Midterm Exam Answers

Opens: 12:00pm on Wednesday March 4th

Due: 1:00pm on Wednesday March 4th.

18.5 Instructions:

  • This is an in-class open-note test. You have 1 hour to complete the exam.

  • I do not accept late work. Exams handed in after 60 minutes will not be graded.

  • The test is open notes. You can use any course material you wish, including this textbook, your problem sets, the problem set answer keys, and your own notes. You cannot google things, and all use of AI is prohibited.

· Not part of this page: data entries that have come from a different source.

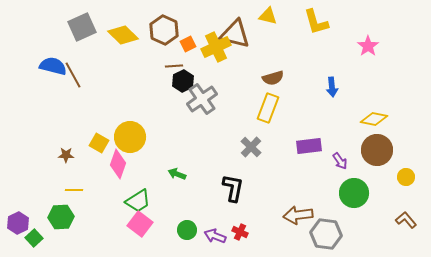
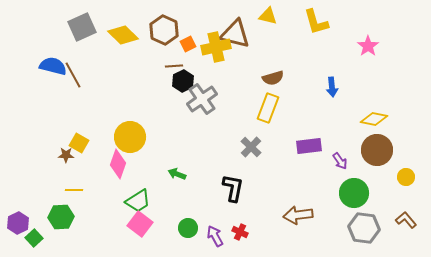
yellow cross at (216, 47): rotated 12 degrees clockwise
yellow square at (99, 143): moved 20 px left
green circle at (187, 230): moved 1 px right, 2 px up
gray hexagon at (326, 234): moved 38 px right, 6 px up
purple arrow at (215, 236): rotated 40 degrees clockwise
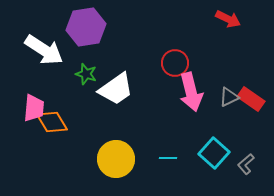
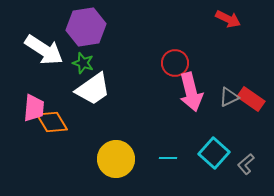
green star: moved 3 px left, 11 px up
white trapezoid: moved 23 px left
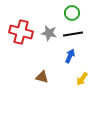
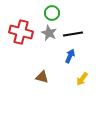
green circle: moved 20 px left
gray star: rotated 14 degrees clockwise
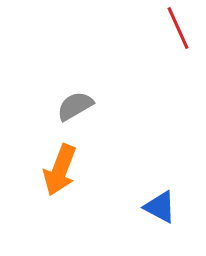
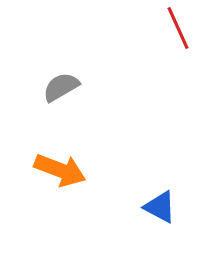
gray semicircle: moved 14 px left, 19 px up
orange arrow: rotated 90 degrees counterclockwise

  • As with the problem sets, you will be graded on your comprehension of the material in this specific course.

  • You may not use Chat-GPT or any other AI tool to answer the questions. Violating this policy will result in a score of 0 for the midterm and an immediate referral to the Center for Community Standards & Accountability to decide further appropriate disciplinary action.

  • Your exam submission will be identical to how you’ve submitted problem sets. You will submit a .rmd file and a knitted html.

  • The exam will be graded anonymously. Please put your student number on the exam only.

Good luck!


We are going to work with panel data from the Cooperative Election Study (CES). The CES is a large national survey that asks Americans about their political opinions and behavior. In this dataset each respondent was surveyed twice: once in 2010 and once in 2014.

Along with some stable basic demographic information, we have a measure of respondents’ fiscal policy preferences deficit.fix in each interview year. This is a 100 point scale asking how the federal budget deficit should be reduced, where 0 means “all from tax increases” (the liberal option) and 100 means “all from spending cuts” (the conservative option).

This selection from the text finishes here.